Dive Brief:
- Companies think about cyberspace in the wrong way, failing to treat it like the "live-fire, combat environment" it is, said Dr. Chase Cunningham, principal analyst at Forrester, speaking at a Forrester event in National Harbor, Maryland Thursday.
- "This is where things get very unfair," said Cunningham. Individuals are often alone against bad actors who don't need training to be dangerous. Cyberspace today has no rules of engagement and it "doesn't require [bad actors] to know what they're doing."
- Instead of sophisticated nation state actors carrying out attacks, they are likely run-of-the-mill cybercriminals, buying and selling services on the dark web, according to Wendi Whitmore, VP of X-Force Threat Intelligence at IBM, while speaking at the event. The dark web is the third largest economy in the world.
Dive Insight:
The Department of Defense declared cyberspace a warfighting domain about a decade ago and the frequency at which individuals are using cyber weapons is increasing.
Destructive malware attacks have increased 200% year-over-year, according to Whitmore. On average, destructive malware attacks can destroy up to 12,000 systems which requires a rebuild, spiking costs up to about $239 million per attack, according to IBM X-Force research.
Destructive malware combines the intention of stealing data and the act of destroying it or the infrastructure it was stolen from. It's often used in retaliation during a ransomware attack when a victim refuses to pay a ransom.

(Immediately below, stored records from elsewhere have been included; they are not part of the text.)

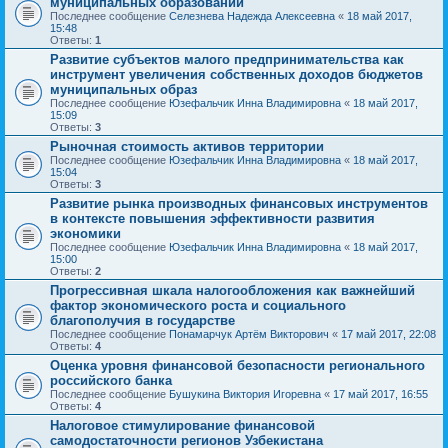
муниципальных образований
Последнее сообщение
Селезнева Надежда Алексеевна
«
18 май 2017,
15:48
Ответы:
1
Развитие субъектов малого предпринимательства как
инструмент увеличения собственных доходов бюджетов
муниципальных образ
Последнее сообщение
Юзефальчик Инна Владимировна
«
18 май 2017,
15:09
Ответы:
3
Рыночная стоимость активов территории
Последнее сообщение
Юзефальчик Инна Владимировна
«
18 май 2017,
15:04
Ответы:
3
Развитие рынка производных финансовых инструментов
в контексте повышения эффективности развития
экономики
Последнее сообщение
Юзефальчик Инна Владимировна
«
18 май 2017,
15:00
Ответы:
2
Прогрессивная шкала налогообложения как важнейший
фактор экономического роста и социального
благополучия в государстве
Последнее сообщение
Понамарчук Артём Викторович
«
17 май 2017, 22:08
Ответы:
4
Оценка уровня финансовой безопасности регионального
российского банка
Последнее сообщение
Бушукина Виктория Игоревна
«
17 май 2017, 16:55
Ответы:
4
Налоговое стимулирование финансовой
самодостаточности регионов Узбекистана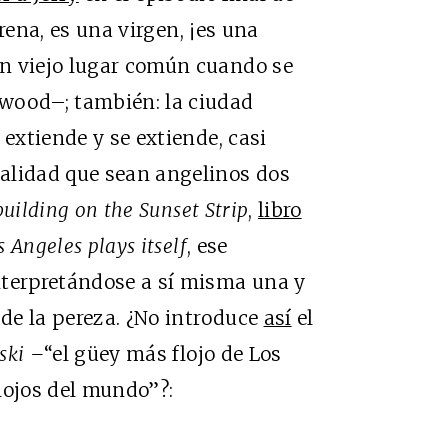
rena, es una virgen, ¡es una
n viejo lugar común cuando se
wood–; también: la ciudad
 extiende y se extiende, casi
alidad que sean angelinos dos
building on the Sunset Strip
,
libro
s Angeles plays itself
, ese
nterpretándose a sí misma una y
 de la pereza. ¿No introduce
así
el
ski –
“el güey más flojo de Los
lojos del mundo”?: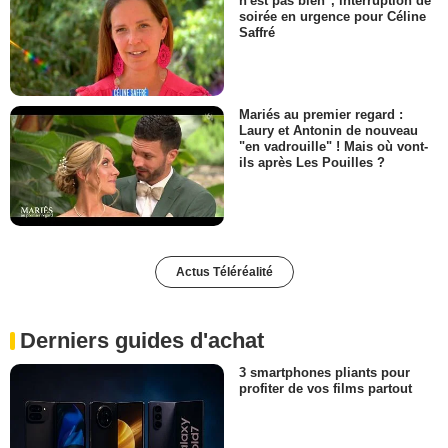
n'est pas bien", interruption de
soirée en urgence pour Céline
Saffré
Mariés au premier regard :
Laury et Antonin de nouveau
"en vadrouille" ! Mais où vont-
ils après Les Pouilles ?
Actus Téléréalité
Derniers guides d'achat
3 smartphones pliants pour
profiter de vos films partout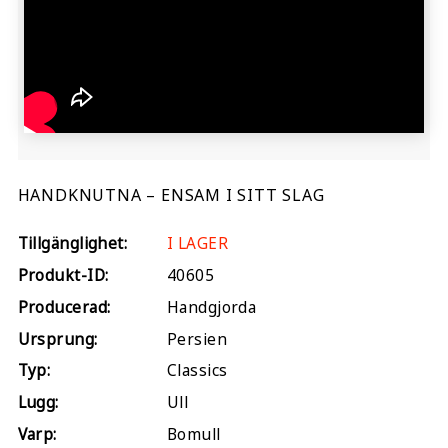
HANDKNUTNA – ENSAM I SITT SLAG
Tillgänglighet:
I LAGER
Produkt-ID:
40605
Producerad:
Handgjorda
Ursprung:
Persien
Typ:
Classics
Lugg:
Ull
Varp:
Bomull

Destructive malware is easy to buy and sell on the dark web, according to Whitmore. There are about 6,300 dark web bazaars selling some variant of ransomware with prices ranging from 50 cents to $3,000.
Anyone with an appetite for destruction — or at the very least, malicious curiosities — has the ability to cost an entity millions of dollars. "Stop thinking about cyberspace as just a place where you use the internet. You're actively engaged in combat," said Cunningham.